Despite this conundrum, the consensus is that the coming recession will be shallow and short-lived. The expectation was that central bankers would “pivot” and become dovish to avoid severe economic hardships. The problem, of course, was that if they did not raise rates significantly—to the point where inflation takes a significant downward turn—inflation would be seen as less of a threat than it is. There is little doubt in my mind that central bankers don’t want to raise rates too much, and there is even less doubt that they will hike, anyway.

So, the consensus seems to be that everything will be fine soon enough. However, the outcome may wind up somewhere between what we want to happen and what we think will happen. All I know is that people desperately want to believe what they want to believe. It’s Confirmation Bias. Given the positive experience around monetary policy interventions in early 2020, it is also an example of Recency Bias. Finally, given that no economists or financial advisors today were in business back in the 1930s, we can assume that none of the pundits today is drawing from personal experience regarding depressions.

Optimism is usually a good thing. Famed social psychologist Daniel Kahneman even said that if there was one attribute that he could endow a newborn child with, it would be optimism. When we experience garden-variety pullbacks, optimism helps people stay the course and take a long-term perspective which often helps calm nerves and dispel anxieties.
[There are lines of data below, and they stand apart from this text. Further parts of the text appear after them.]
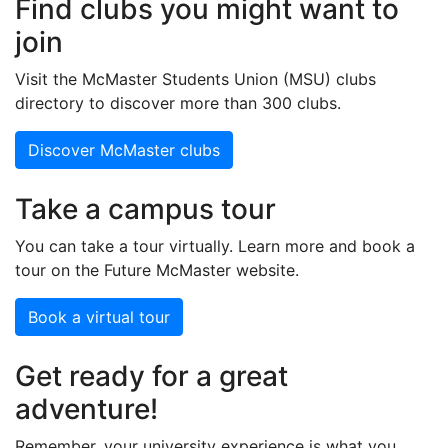
Find clubs you might want to
join
Visit the McMaster Students Union (MSU) clubs
directory to discover more than 300 clubs.
Discover McMaster clubs
Take a campus tour
You can take a tour virtually. Learn more and book a
tour on the Future McMaster website.
Book a virtual tour
Get ready for a great
adventure!
Remember, your university experience is what you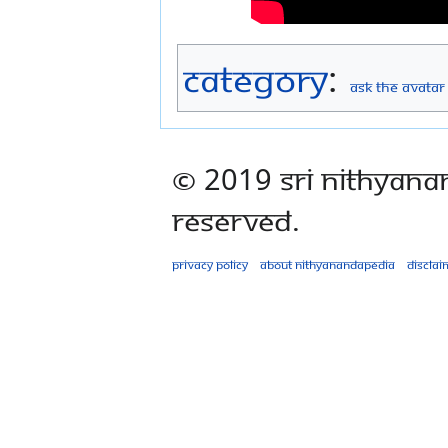
Category
:
Ask The Avatar
© 2019 Sri Nithyana
Reserved.
Privacy policy
About Nithyanandapedia
Disclai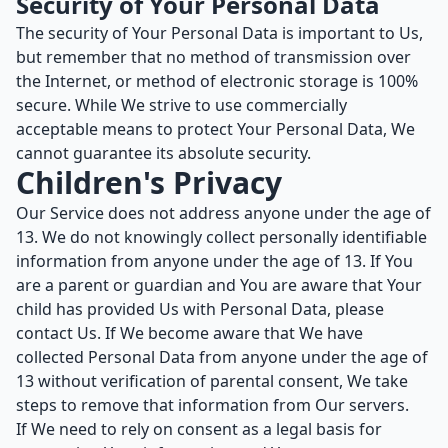
Security of Your Personal Data
The security of Your Personal Data is important to Us,
but remember that no method of transmission over
the Internet, or method of electronic storage is 100%
secure. While We strive to use commercially
acceptable means to protect Your Personal Data, We
cannot guarantee its absolute security.
Children's Privacy
Our Service does not address anyone under the age of
13. We do not knowingly collect personally identifiable
information from anyone under the age of 13. If You
are a parent or guardian and You are aware that Your
child has provided Us with Personal Data, please
contact Us. If We become aware that We have
collected Personal Data from anyone under the age of
13 without verification of parental consent, We take
steps to remove that information from Our servers.
If We need to rely on consent as a legal basis for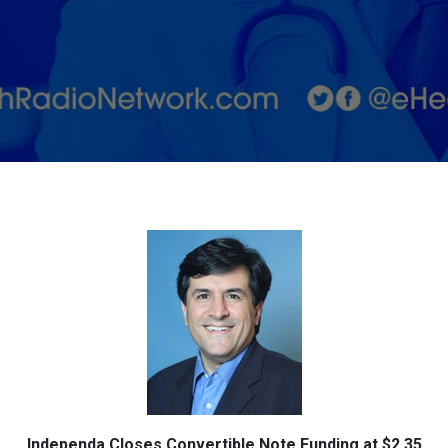
$2.35
Million
Independa Closes Convertible Note Funding at $2.35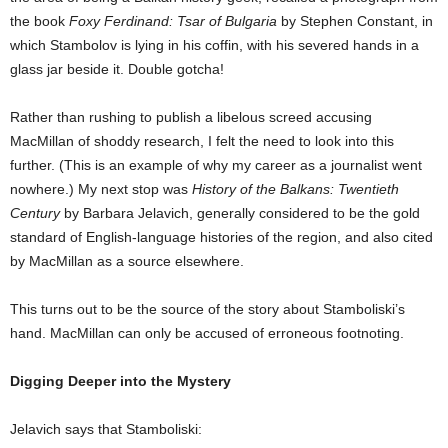
the book
Foxy Ferdinand: Tsar of Bulgaria
by Stephen Constant, in
which Stambolov is lying in his coffin, with his severed hands in a
glass jar beside it. Double gotcha!
Rather than rushing to publish a libelous screed accusing
MacMillan of shoddy research, I felt the need to look into this
further. (This is an example of why my career as a journalist went
nowhere.) My next stop was
History of the Balkans: Twentieth
Century
by Barbara Jelavich, generally considered to be the gold
standard of English-language histories of the region, and also cited
by MacMillan as a source elsewhere.
This turns out to be the source of the story about Stamboliski’s
hand. MacMillan can only be accused of erroneous footnoting.
Digging Deeper into the Mystery
Jelavich says that Stamboliski: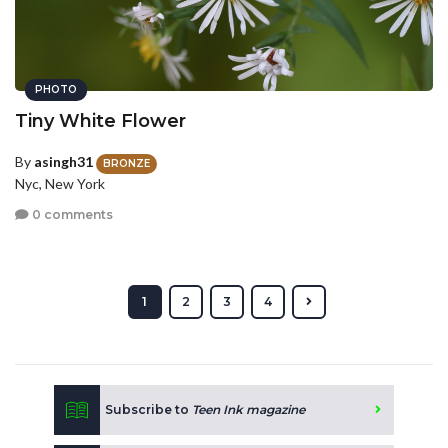
PHOTO
Tiny White Flower
By
asingh31
BRONZE
Nyc, New York
0 comments
1
2
3
4
Subscribe to
Teen Ink magazine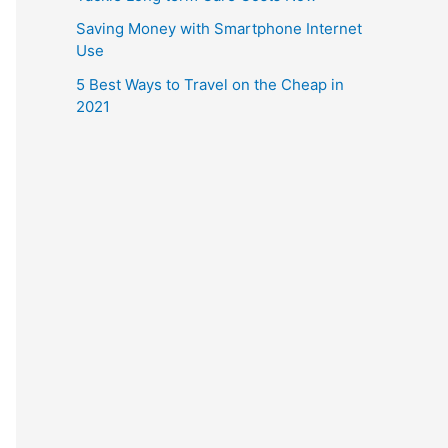
Saving Money with Smartphone Internet
Use
5 Best Ways to Travel on the Cheap in
2021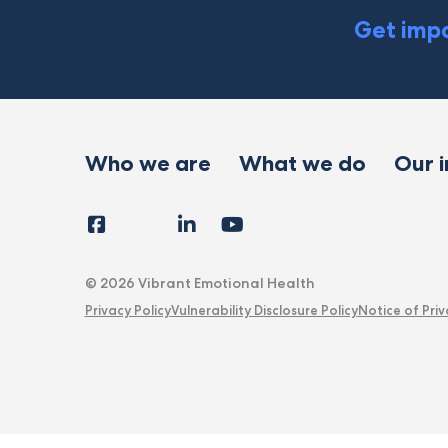
Get impa
Who we are
What we do
Our 
Facebook
Instagram
LinkedIn
YouTube
Tiktok
X
Follow
Us
© 2026 Vibrant Emotional Health
Privacy Policy
Vulnerability Disclosure Policy
Notice of Priv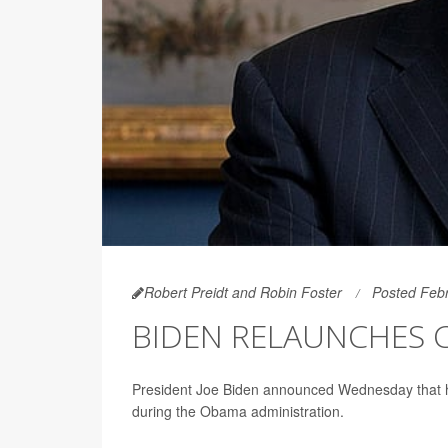
Robert Preidt and Robin Foster
Posted Febr
BIDEN RELAUNCHES 
President Joe Biden announced Wednesday that he i
during the Obama administration.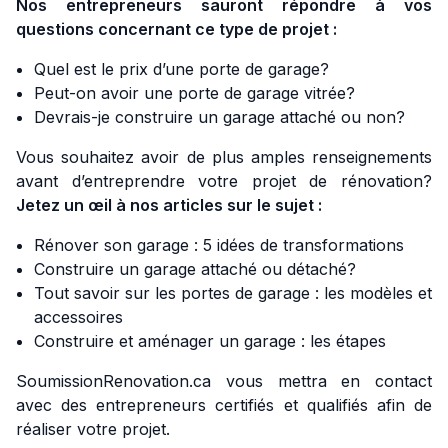
Nos entrepreneurs sauront répondre à vos
questions concernant ce type de projet :
Quel est le prix d’une porte de garage?
Peut-on avoir une porte de garage vitrée?
Devrais-je construire un garage attaché ou non?
Vous souhaitez avoir de plus amples renseignements
avant d’entreprendre votre projet de rénovation?
Jetez un œil à nos articles sur le sujet :
Rénover son garage : 5 idées de transformations
Construire un garage attaché ou détaché?
Tout savoir sur les portes de garage : les modèles et
accessoires
Construire et aménager un garage : les étapes
SoumissionRenovation.ca vous mettra en contact
avec des entrepreneurs certifiés et qualifiés afin de
réaliser votre projet.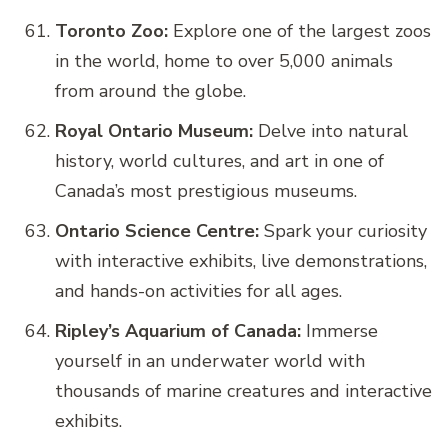
Toronto Zoo:
Explore one of the largest zoos
in the world, home to over 5,000 animals
from around the globe.
Royal Ontario Museum:
Delve into natural
history, world cultures, and art in one of
Canada’s most prestigious museums.
Ontario Science Centre:
Spark your curiosity
with interactive exhibits, live demonstrations,
and hands-on activities for all ages.
Ripley’s Aquarium of Canada:
Immerse
yourself in an underwater world with
thousands of marine creatures and interactive
exhibits.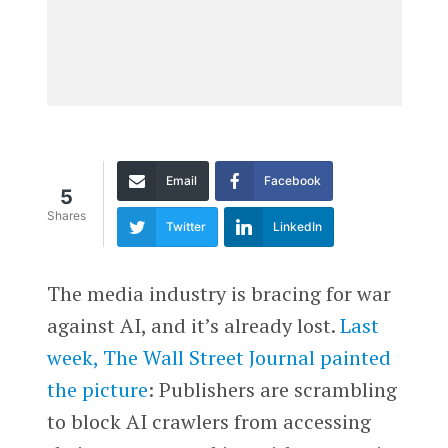
Email
Facebook
5
Shares
Twitter
LinkedIn
The media industry is bracing for war
against AI, and it’s already lost.
Last
week, The Wall Street Journal painted
the picture
: Publishers are scrambling
to block AI crawlers from accessing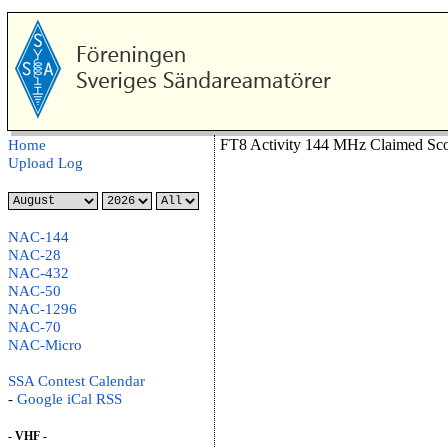
FT8 Activity 144 MHz Claimed Sco
Home
Upload Log
NAC-144
NAC-28
NAC-432
NAC-50
NAC-1296
NAC-70
NAC-Micro
SSA Contest Calendar
-
Google
iCal
RSS
- VHF -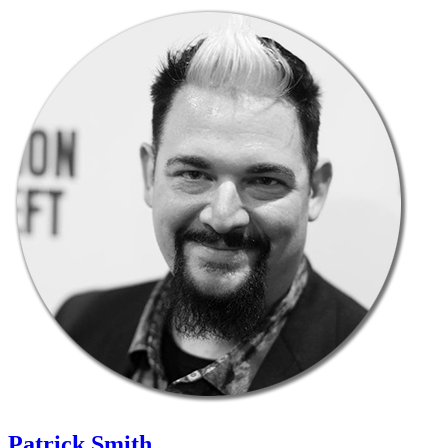
Patrick Smith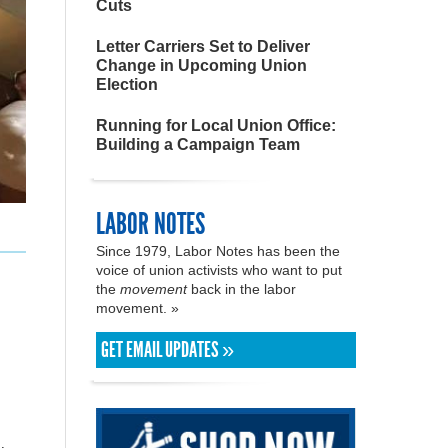
Cuts
Letter Carriers Set to Deliver
Change in Upcoming Union
Election
Running for Local Union Office:
Building a Campaign Team
LABOR NOTES
Since 1979, Labor Notes has been the
voice of union activists who want to put
the
movement
back in the labor
movement. »
GET EMAIL UPDATES »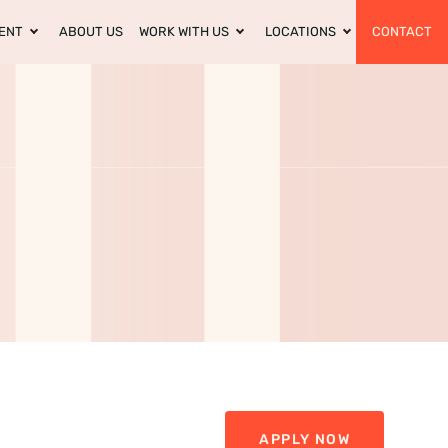
ENT
ABOUT US
WORK WITH US
LOCATIONS
CONTACT
APPLY NOW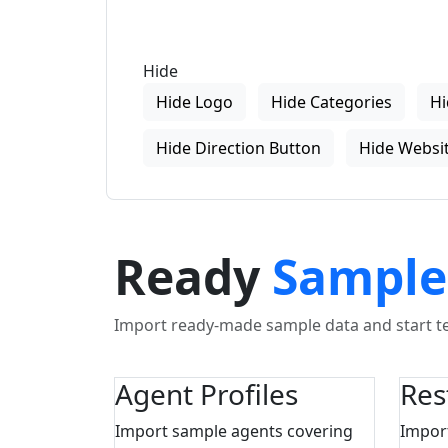
Hide
Hide Logo
Hide Categories
Hi
Hide Direction Button
Hide Websit
Ready
Sample
Import ready-made sample data and start tes
Agent Profiles
Res
Import sample agents covering
Impor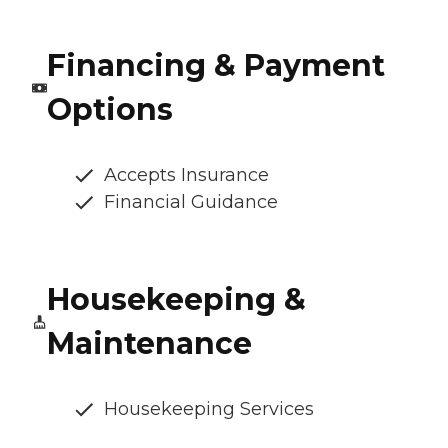
Financing & Payment
Options
Accepts Insurance
Financial Guidance
Housekeeping &
Maintenance
Housekeeping Services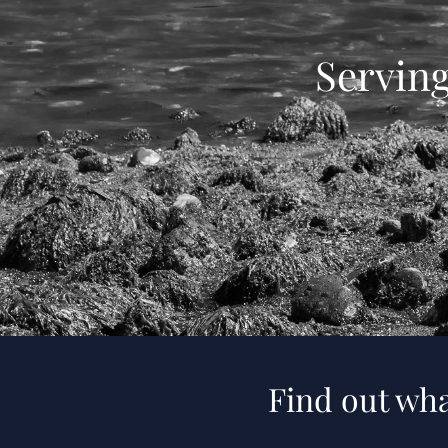
Servin
Find out wha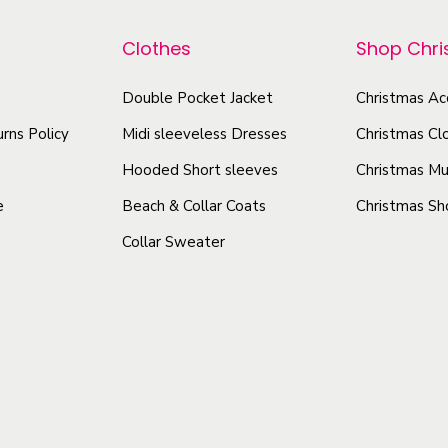
p
p
e
r
r
Clothes
Shop Chr
a
o
o
t
d
Double Pocket Jacket
Christmas Ac
d
s
u
u
rns Policy
Midi sleeveless Dresses
Christmas Cl
h
c
c
i
Hooded Short sleeves
Christmas Mu
t
t
r
e
Beach & Collar Coats
Christmas Sh
h
h
t
Collar Sweater
a
a
q
s
s
u
a
m
m
n
u
u
t
l
l
i
t
t
t
i
i
y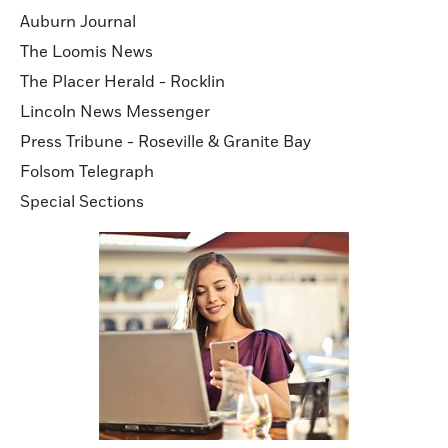
Auburn Journal
The Loomis News
The Placer Herald - Rocklin
Lincoln News Messenger
Press Tribune - Roseville & Granite Bay
Folsom Telegraph
Special Sections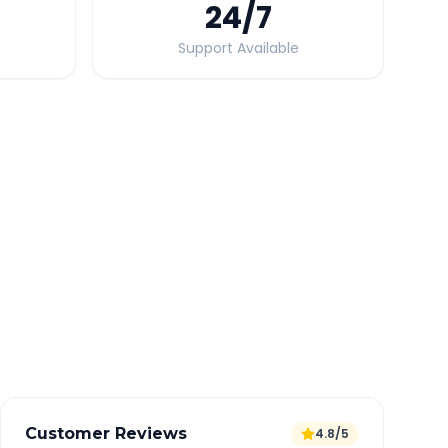
24
/7
Support Available
Quick Booking Tips
Book 24 hours in advance for best rates
All taxes and tolls included in fare
Free cancellation available
GPS tracking for safety
Verified and experienced drivers
Customer Reviews
4.8/5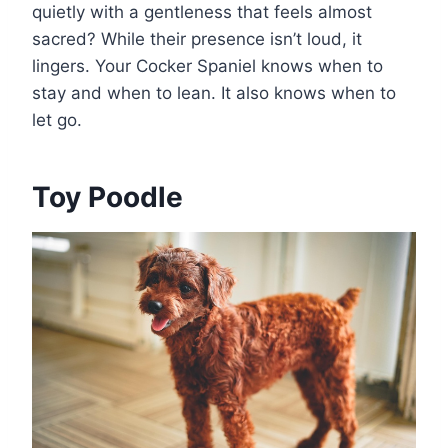
quietly with a gentleness that feels almost
sacred? While their presence isn’t loud, it
lingers. Your Cocker Spaniel knows when to
stay and when to lean. It also knows when to
let go.
Toy Poodle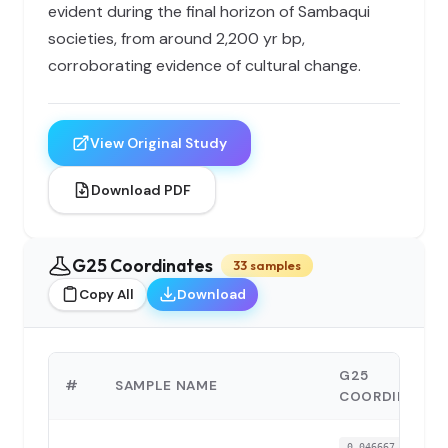
evident during the final horizon of Sambaqui
societies, from around 2,200 yr bp,
corroborating evidence of cultural change.
View Original Study
Download PDF
G25 Coordinates
33 samples
Copy All
Download
G25
#
SAMPLE NAME
COORDINATES
0.046667,-0.3005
In my view and in my experience, optimism serves as a force for good 19 times out of 20. But it’s also my view that what’s coming is the 1-in-20 outlier that could make us question everything we know—or think we know.

For the record, Kahneman’s Prospect Theory shows that people feel the pain of a loss about twice as acutely as they feel the joy of a gain.

The challenge with optimism is when things get uncommonly bad. How will you react to something you have never experienced before? We don’t know. Over the past three or so generations since the end of World War II, citizens in the West seem to have developed a sense of entitlement to a level that is impossible to sustain. We’ve made massive advances in our standard of living and life expectancy and great advances in health care, public education, and technology. Is it any wonder that we think the world owes us a better life than what our parents had? And that our children will have better lives than us?

Meanwhile, here is the reality. The “peace dividend” that’s been around for 30 years is no longer being paid, and the world is becoming far riskier in every way. Climate change is causing massive damage in terms of lost farmland, more refugees, weather catastrophes, and more. Populism is on the rise everywhere and is aided and abetted by income inequality and the social unrest that gives it oxygen. Also, misinformation is rampant to the point where seemingly intelligent people on opposite sides of an issue cannot even agree on the underlying facts of a problem, much less come to an honourable solution.

None of these realities is particularly new but denying their existence does not make them go away. As it pertains to the economy and capital markets, I prefer to remove the rose-coloured glasses. Call me Cassandra if you want, but all I’m doing is making a plea for realism. When I take off those glasses, I can look my critics in the eye and call them Pollyanna.

 

John DeGoey is a Senior Investment Advisor and Portfolio Manager at Wellington-Altus Private Wealth Inc. (WAPW). His views are his own and not necessarily those of WAPW and do not constitute a recommendation.